In one embodiment, the (A) aliphatic diamine obtained by mixing the (a1) aliphatic diamine monomer and the (a2) aliphatic diamine monomer, and the (B) dicarboxylic acid are placed in a reactor, and then stirred at a temperature of about 80 to about 120° C. for about 0.5 to about 2 hours. Then, the temperature is increased up to about 200 to about 280° C. and maintained for about 2 to about 4 hours, and the pressure is initially maintained at about 20 to about 40 kgf/cm² and then decreased to about 10 to about 20 kgf/cm², followed by reaction for about 1 to about 3 hours. The resultant polyamide is subjected to solid polymerization at temperatures between the glass transition temperature (Tg) and the melting temperature (Tm) thereof in a vacuum for about 10 to about 30 hours to obtain a final reactant.

In one embodiment, when the (A) aliphatic diamine and the (B) dicarboxylic acid are provided to the reactor, an end capping agent may be used. Further, the viscosity of a synthesized copolymer resin may be adjusted by adjusting the amount of end capping agent. The end capping agent may be an aliphatic carboxylic acid and/or an aromatic carboxylic acid.

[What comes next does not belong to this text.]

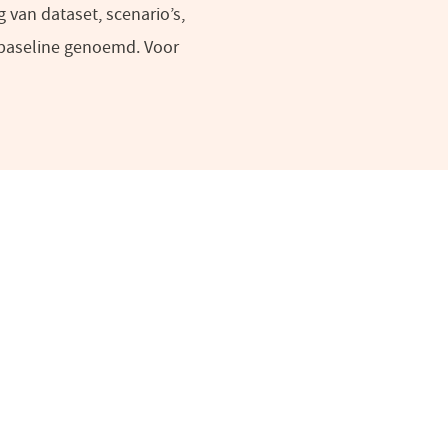
 van dataset, scenario’s,
 baseline genoemd. Voor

Examples of the end capping agent may include without limitation acetic acid, propionic acid, butyric acid, valeric acid, caproic acid, caprilic acid, lauric acid, tridecanoic acid, myristic acid, palmitic acid, stearic acid, pivalic acid, isobutyric acid, benzoic acid, toluic acid, a-naphthalene carboxylic acid, β-naphthalene carboxylic acid, methylnaphthalene carboxylic acid, and the like. These may be used alone or in combination of two or more thereof.

In addition, a catalyst may be used in the reaction. In exemplary embodiments, a phosphorus type catalyst is used. Examples of phosphorous catalysts can include without limitation phosphoric acid, phosphorus acid, hypophosphorus acid, salts and/or derivatives thereof, and the like, and combinations thereof, for example, phosphoric acid, phosphorus acid, hypophosphorus acid, sodium hypophosphate, sodium hypophosphite, and the like, and combinations thereof.

The catalyst used in the production of polyamide resin of the present invention may be present in an amount of about 0 wt % to about 3.0 wt %, for example about 0 wt % to about 1.0 wt %, and as another example about 0 wt % to about 0.5 wt %, based on the total weight of the monomers.

The polyamide resin of the present invention may have an L* value of about 92 or less, for example about 93 or less, as measured in accordance with ASTM D 1209. As such, the polyamide resin can have higher brightness than polyamide resins in the art, and thus can be advantageously used in the production of various products, such as but not limited to electric and electronic materials, such as LED reflectors, plastic joints of automobile components, and the like.

The polyamide resin may have an intrinsic viscosity of about 0.3 dL/g to about 4.0 dL/g, as measured using an Ubbelohde viscometer in 98% sulfuric acid solution at 25° C.

The ratio of tensile strength of the polyamide resin after treatment at 80° C. and 95% RH for 24 hours to tensile strength thereof before treatment at 80° C. and 95% RH for 24 hours can be about 89% or more, for example about 90% to about 99%. The water absorption rate of the polyamide resin after treatment at 80° C. and 80% RH for 48 hours can be about 0.9% or less, for example about 0.3% to about 0.8%.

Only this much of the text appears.